- _Exercise description_: Every entry must appear in the answer exactly as it does here.

[Saved entries]
────────────────────

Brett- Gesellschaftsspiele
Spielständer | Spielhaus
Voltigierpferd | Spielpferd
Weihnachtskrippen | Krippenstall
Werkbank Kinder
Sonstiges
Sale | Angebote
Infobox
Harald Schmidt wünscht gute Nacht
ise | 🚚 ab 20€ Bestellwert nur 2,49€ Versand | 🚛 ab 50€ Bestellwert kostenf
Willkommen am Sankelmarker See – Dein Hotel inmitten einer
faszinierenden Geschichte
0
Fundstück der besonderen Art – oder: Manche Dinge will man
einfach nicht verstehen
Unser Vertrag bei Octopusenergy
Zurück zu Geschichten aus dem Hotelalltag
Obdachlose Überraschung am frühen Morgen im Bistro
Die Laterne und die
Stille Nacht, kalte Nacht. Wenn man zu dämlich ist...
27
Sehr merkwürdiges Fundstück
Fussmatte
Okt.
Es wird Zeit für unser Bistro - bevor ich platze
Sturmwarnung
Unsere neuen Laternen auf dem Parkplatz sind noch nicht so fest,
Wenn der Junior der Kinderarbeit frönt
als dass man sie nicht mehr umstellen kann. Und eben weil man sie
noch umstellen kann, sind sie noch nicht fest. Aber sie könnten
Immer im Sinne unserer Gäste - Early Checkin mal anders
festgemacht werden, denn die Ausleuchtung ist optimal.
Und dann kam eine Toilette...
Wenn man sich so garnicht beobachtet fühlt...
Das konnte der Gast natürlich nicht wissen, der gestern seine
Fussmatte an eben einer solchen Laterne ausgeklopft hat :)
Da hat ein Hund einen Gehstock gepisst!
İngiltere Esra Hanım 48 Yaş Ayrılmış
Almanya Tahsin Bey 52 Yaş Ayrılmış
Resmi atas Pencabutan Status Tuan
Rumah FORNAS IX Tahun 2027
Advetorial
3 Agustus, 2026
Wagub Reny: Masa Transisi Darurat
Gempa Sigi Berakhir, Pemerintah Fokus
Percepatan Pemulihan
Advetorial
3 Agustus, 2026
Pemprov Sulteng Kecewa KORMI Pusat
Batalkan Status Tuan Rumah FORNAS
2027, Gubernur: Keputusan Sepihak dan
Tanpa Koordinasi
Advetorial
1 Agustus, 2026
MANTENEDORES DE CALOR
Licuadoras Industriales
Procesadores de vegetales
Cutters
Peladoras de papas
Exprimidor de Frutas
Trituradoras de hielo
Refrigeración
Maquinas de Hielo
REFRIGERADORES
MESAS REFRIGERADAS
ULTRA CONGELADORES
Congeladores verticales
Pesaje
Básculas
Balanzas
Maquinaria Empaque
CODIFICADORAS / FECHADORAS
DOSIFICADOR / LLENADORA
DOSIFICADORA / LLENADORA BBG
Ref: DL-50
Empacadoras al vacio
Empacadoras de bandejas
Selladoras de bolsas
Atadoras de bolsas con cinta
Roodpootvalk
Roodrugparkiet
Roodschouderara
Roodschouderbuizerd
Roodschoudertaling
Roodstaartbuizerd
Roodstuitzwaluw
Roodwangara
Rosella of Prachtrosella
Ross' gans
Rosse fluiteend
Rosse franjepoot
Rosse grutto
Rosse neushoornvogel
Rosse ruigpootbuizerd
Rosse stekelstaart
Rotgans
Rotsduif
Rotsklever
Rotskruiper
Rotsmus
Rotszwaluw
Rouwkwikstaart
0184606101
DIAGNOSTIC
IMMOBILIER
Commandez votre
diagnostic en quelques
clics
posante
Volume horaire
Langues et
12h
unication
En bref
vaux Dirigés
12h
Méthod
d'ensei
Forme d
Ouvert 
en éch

────────────────────

- _Answer area_:
Brett- Gesellschaftsspiele
Spielständer | Spielhaus
Voltigierpferd | Spielpferd
Weihnachtskrippen | Krippenstall
Werkbank Kinder
Sonstiges
Sale | Angebote
Infobox
Harald Schmidt wünscht gute Nacht
ise | 🚚 ab 20€ Bestellwert nur 2,49€ Versand | 🚛 ab 50€ Bestellwert kostenf
Willkommen am Sankelmarker See – Dein Hotel inmitten einer
faszinierenden Geschichte
0
Fundstück der besonderen Art – oder: Manche Dinge will man
einfach nicht verstehen
Unser Vertrag bei Octopusenergy
Zurück zu Geschichten aus dem Hotelalltag
Obdachlose Überraschung am frühen Morgen im Bistro
Die Laterne und die
Stille Nacht, kalte Nacht. Wenn man zu dämlich ist...
27
Sehr merkwürdiges Fundstück
Fussmatte
Okt.
Es wird Zeit für unser Bistro - bevor ich platze
Sturmwarnung
Unsere neuen Laternen auf dem Parkplatz sind noch nicht so fest,
Wenn der Junior der Kinderarbeit frönt
als dass man sie nicht mehr umstellen kann. Und eben weil man sie
noch umstellen kann, sind sie noch nicht fest. Aber sie könnten
Immer im Sinne unserer Gäste - Early Checkin mal anders
festgemacht werden, denn die Ausleuchtung ist optimal.
Und dann kam eine Toilette...
Wenn man sich so garnicht beobachtet fühlt...
Das konnte der Gast natürlich nicht wissen, der gestern seine
Fussmatte an eben einer solchen Laterne ausgeklopft hat :)
Da hat ein Hund einen Gehstock gepisst!
İngiltere Esra Hanım 48 Yaş Ayrılmış
Almanya Tahsin Bey 52 Yaş Ayrılmış
Resmi atas Pencabutan Status Tuan
Rumah FORNAS IX Tahun 2027
Advetorial
3 Agustus, 2026
Wagub Reny: Masa Transisi Darurat
Gempa Sigi Berakhir, Pemerintah Fokus
Percepatan Pemulihan
Advetorial
3 Agustus, 2026
Pemprov Sulteng Kecewa KORMI Pusat
Batalkan Status Tuan Rumah FORNAS
2027, Gubernur: Keputusan Sepihak dan
Tanpa Koordinasi
Advetorial
1 Agustus, 2026
MANTENEDORES DE CALOR
Licuadoras Industriales
Procesadores de vegetales
Cutters
Peladoras de papas
Exprimidor de Frutas
Trituradoras de hielo
Refrigeración
Maquinas de Hielo
REFRIGERADORES
MESAS REFRIGERADAS
ULTRA CONGELADORES
Congeladores verticales
Pesaje
Básculas
Balanzas
Maquinaria Empaque
CODIFICADORAS / FECHADORAS
DOSIFICADOR / LLENADORA
DOSIFICADORA / LLENADORA BBG
Ref: DL-50
Empacadoras al vacio
Empacadoras de bandejas
Selladoras de bolsas
Atadoras de bolsas con cinta
Roodpootvalk
Roodrugparkiet
Roodschouderara
Roodschouderbuizerd
Roodschoudertaling
Roodstaartbuizerd
Roodstuitzwaluw
Roodwangara
Rosella of Prachtrosella
Ross' gans
Rosse fluiteend
Rosse franjepoot
Rosse grutto
Rosse neushoornvogel
Rosse ruigpootbuizerd
Rosse stekelstaart
Rotgans
Rotsduif
Rotsklever
Rotskruiper
Rotsmus
Rotszwaluw
Rouwkwikstaart
0184606101
DIAGNOSTIC
IMMOBILIER
Commandez votre
diagnostic en quelques
clics
posante
Volume horaire
Langues et
12h
unication
En bref
vaux Dirigés
12h
Méthod
d'ensei
Forme d
Ouvert 
en éch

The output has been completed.